### What you have to do
Which of the lines below hold the word "keyword"? Pull each of them out.

### Task input
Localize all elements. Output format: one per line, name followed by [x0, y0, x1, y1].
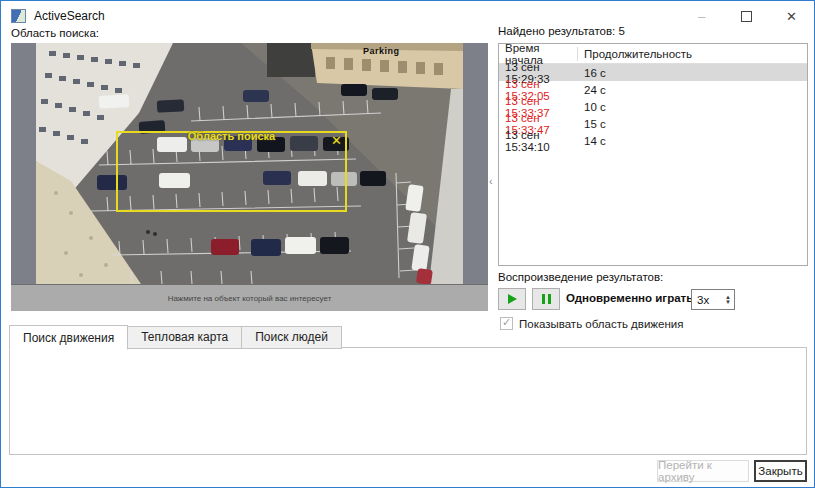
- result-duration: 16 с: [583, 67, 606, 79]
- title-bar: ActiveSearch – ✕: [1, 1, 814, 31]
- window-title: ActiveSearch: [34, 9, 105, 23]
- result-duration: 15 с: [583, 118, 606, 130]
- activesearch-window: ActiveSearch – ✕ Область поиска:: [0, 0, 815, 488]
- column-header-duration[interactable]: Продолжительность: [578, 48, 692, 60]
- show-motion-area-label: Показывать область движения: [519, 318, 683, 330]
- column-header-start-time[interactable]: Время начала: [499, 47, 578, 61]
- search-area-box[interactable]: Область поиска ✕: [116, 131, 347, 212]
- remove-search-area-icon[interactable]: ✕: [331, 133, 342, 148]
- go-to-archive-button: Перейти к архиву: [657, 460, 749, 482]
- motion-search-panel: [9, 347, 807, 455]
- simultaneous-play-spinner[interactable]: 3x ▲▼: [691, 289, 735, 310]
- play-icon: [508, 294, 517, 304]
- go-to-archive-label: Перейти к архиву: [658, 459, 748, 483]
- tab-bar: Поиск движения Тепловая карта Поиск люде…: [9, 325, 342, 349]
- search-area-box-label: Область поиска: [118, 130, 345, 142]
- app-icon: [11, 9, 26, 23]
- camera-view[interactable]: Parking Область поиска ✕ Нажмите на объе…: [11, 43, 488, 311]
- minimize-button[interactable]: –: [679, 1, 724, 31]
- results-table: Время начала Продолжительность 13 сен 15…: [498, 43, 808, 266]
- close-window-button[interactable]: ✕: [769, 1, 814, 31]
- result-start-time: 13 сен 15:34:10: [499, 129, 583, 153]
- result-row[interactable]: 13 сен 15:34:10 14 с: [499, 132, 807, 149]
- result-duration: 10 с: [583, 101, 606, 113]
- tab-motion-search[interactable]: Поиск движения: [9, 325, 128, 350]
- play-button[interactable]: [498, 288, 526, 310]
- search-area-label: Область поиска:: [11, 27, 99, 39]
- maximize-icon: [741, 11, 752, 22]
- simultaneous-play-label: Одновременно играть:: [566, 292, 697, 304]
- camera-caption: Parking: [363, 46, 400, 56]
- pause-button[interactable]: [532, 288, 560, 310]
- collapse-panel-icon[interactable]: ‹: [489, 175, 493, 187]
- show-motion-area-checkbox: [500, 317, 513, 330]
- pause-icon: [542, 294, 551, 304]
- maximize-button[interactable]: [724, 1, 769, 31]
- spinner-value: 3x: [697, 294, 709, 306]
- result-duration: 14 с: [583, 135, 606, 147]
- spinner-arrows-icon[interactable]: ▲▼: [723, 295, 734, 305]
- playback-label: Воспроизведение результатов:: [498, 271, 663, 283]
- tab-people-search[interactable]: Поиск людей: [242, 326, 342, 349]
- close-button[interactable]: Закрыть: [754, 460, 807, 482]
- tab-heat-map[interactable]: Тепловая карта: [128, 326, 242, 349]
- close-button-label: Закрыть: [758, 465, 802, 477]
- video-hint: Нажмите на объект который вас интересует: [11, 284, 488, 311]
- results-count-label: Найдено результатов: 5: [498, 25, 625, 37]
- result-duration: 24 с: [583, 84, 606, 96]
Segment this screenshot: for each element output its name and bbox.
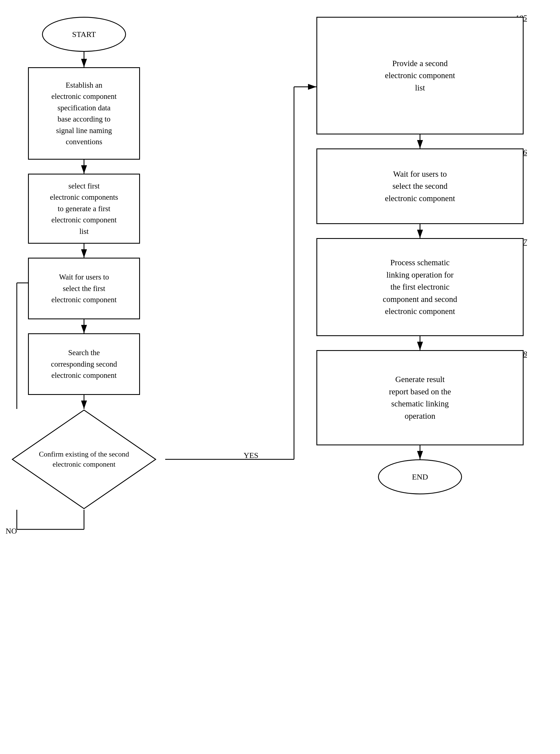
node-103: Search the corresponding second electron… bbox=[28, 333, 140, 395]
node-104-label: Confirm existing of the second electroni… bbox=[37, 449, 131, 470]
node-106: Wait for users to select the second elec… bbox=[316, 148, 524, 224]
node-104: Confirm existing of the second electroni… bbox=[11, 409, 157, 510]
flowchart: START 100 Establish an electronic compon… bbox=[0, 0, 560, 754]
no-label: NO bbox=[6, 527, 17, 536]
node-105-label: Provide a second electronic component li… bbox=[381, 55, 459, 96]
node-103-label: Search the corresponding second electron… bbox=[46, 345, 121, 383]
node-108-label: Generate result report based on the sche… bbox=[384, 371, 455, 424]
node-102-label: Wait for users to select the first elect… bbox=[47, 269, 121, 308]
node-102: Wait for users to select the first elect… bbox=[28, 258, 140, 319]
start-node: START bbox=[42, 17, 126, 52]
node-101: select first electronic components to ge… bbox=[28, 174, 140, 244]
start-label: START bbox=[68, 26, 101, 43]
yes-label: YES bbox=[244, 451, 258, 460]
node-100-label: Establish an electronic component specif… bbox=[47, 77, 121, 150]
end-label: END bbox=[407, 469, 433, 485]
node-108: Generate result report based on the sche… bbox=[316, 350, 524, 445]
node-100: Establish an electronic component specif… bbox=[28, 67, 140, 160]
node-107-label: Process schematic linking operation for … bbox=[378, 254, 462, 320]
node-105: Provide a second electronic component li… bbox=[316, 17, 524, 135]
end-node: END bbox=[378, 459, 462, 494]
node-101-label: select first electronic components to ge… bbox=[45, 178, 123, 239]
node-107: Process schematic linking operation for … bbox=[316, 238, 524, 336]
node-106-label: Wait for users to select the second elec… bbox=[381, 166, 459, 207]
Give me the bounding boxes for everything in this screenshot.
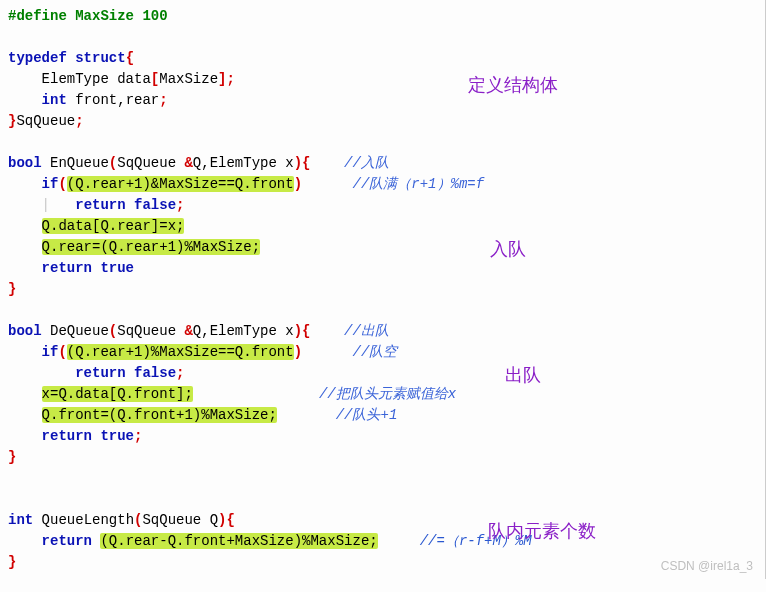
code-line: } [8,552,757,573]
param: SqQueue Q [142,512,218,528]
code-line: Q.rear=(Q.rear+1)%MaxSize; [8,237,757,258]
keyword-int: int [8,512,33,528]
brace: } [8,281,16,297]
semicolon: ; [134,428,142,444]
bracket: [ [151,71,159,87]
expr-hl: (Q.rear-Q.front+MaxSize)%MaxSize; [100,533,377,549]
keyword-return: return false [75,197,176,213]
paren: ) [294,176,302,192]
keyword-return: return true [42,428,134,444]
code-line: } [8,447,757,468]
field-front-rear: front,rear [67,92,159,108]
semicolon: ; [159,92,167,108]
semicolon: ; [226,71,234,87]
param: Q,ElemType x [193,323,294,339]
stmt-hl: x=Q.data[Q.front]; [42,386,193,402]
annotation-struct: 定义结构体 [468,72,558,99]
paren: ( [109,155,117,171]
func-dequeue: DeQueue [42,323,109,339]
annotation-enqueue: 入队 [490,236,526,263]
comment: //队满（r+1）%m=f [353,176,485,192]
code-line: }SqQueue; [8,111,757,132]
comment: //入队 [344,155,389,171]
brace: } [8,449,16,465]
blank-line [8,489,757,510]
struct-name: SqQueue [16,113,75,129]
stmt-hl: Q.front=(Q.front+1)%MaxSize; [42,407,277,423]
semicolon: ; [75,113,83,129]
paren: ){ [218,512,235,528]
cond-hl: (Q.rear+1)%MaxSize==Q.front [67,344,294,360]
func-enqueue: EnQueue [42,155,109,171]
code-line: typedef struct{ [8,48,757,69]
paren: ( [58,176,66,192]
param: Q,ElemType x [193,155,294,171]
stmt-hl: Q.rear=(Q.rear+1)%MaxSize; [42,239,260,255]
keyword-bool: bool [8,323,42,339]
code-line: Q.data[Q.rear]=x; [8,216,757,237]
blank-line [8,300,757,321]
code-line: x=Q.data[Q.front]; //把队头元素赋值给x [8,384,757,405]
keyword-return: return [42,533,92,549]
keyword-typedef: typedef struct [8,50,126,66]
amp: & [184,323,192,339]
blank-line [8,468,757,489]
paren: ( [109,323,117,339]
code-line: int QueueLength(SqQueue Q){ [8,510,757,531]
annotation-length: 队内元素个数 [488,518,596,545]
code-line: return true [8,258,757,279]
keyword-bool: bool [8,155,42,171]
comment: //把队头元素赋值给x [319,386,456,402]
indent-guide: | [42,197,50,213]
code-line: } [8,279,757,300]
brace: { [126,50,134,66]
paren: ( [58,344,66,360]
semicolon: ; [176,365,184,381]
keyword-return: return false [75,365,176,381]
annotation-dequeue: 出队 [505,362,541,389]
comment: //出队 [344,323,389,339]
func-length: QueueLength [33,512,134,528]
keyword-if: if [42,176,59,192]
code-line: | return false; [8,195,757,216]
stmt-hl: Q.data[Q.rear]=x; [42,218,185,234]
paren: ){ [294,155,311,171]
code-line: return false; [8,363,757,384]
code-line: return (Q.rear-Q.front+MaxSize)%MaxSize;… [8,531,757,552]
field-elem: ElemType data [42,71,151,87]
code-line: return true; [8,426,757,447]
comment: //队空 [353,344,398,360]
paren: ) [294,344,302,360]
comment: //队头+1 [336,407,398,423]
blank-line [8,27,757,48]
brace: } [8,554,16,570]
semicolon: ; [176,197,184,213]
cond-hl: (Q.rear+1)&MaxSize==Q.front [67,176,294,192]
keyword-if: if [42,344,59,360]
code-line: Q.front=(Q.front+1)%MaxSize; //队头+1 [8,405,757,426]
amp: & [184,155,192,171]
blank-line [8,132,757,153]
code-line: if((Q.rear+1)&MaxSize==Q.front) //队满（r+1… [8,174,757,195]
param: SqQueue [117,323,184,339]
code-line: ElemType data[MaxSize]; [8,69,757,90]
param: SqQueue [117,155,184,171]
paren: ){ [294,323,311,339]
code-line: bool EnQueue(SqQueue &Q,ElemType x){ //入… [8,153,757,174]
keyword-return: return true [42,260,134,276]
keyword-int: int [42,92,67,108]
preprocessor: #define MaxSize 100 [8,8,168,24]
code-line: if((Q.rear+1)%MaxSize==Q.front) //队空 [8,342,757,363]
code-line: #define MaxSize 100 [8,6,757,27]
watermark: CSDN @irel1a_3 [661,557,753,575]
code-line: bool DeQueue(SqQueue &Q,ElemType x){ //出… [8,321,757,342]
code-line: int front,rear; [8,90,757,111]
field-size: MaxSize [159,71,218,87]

### Exercise result
keyword-int: int [8,512,33,528]
keyword-return: return false [75,197,176,213]
keyword-return: return true [42,428,134,444]
keyword-bool: bool [8,323,42,339]
keyword-return: return [42,533,92,549]
keyword-typedef: typedef struct [8,50,126,66]
keyword-bool: bool [8,155,42,171]
keyword-return: return false [75,365,176,381]
keyword-if: if [42,176,59,192]
keyword-if: if [42,344,59,360]
keyword-return: return true [42,260,134,276]
keyword-int: int [42,92,67,108]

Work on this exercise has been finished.